#### Your objective
Word for word, reproduce each entry.

________

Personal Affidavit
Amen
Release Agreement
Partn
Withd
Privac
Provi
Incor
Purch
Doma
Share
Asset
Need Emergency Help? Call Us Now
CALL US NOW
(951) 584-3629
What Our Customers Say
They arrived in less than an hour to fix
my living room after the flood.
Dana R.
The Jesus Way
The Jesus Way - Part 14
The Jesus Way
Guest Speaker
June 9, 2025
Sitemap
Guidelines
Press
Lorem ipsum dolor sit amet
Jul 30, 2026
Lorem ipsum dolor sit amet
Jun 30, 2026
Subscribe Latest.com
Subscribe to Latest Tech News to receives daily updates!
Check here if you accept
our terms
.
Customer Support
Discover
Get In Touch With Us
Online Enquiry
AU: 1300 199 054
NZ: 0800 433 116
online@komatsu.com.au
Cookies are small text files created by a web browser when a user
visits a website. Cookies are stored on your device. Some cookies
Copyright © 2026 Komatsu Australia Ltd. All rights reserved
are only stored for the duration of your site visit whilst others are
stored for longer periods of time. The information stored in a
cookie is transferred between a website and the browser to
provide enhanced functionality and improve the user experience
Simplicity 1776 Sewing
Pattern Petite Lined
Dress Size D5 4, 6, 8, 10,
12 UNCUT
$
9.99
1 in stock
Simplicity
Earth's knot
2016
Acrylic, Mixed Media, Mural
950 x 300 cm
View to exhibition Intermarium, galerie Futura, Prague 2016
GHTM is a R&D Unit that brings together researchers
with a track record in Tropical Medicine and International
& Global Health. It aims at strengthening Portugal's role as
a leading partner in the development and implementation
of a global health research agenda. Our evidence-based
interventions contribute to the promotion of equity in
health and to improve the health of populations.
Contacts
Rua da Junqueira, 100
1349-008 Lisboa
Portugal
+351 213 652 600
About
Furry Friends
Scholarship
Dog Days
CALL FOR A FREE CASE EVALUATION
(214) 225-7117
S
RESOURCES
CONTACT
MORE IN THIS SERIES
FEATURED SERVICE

________

#### Response to the exercise
Personal Affidavit
Amen
Release Agreement
Partn
Withd
Privac
Provi
Incor
Purch
Doma
Share
Asset
Need Emergency Help? Call Us Now
CALL US NOW
(951) 584-3629
What Our Customers Say
They arrived in less than an hour to fix
my living room after the flood.
Dana R.
The Jesus Way
The Jesus Way - Part 14
The Jesus Way
Guest Speaker
June 9, 2025
Sitemap
Guidelines
Press
Lorem ipsum dolor sit amet
Jul 30, 2026
Lorem ipsum dolor sit amet
Jun 30, 2026
Subscribe Latest.com
Subscribe to Latest Tech News to receives daily updates!
Check here if you accept
our terms
.
Customer Support
Discover
Get In Touch With Us
Online Enquiry
AU: 1300 199 054
NZ: 0800 433 116
online@komatsu.com.au
Cookies are small text files created by a web browser when a user
visits a website. Cookies are stored on your device. Some cookies
Copyright © 2026 Komatsu Australia Ltd. All rights reserved
are only stored for the duration of your site visit whilst others are
stored for longer periods of time. The information stored in a
cookie is transferred between a website and the browser to
provide enhanced functionality and improve the user experience
Simplicity 1776 Sewing
Pattern Petite Lined
Dress Size D5 4, 6, 8, 10,
12 UNCUT
$
9.99
1 in stock
Simplicity
Earth's knot
2016
Acrylic, Mixed Media, Mural
950 x 300 cm
View to exhibition Intermarium, galerie Futura, Prague 2016
GHTM is a R&D Unit that brings together researchers
with a track record in Tropical Medicine and International
& Global Health. It aims at strengthening Portugal's role as
a leading partner in the development and implementation
of a global health research agenda. Our evidence-based
interventions contribute to the promotion of equity in
health and to improve the health of populations.
Contacts
Rua da Junqueira, 100
1349-008 Lisboa
Portugal
+351 213 652 600
About
Furry Friends
Scholarship
Dog Days
CALL FOR A FREE CASE EVALUATION
(214) 225-7117
S
RESOURCES
CONTACT
MORE IN THIS SERIES
FEATURED SERVICE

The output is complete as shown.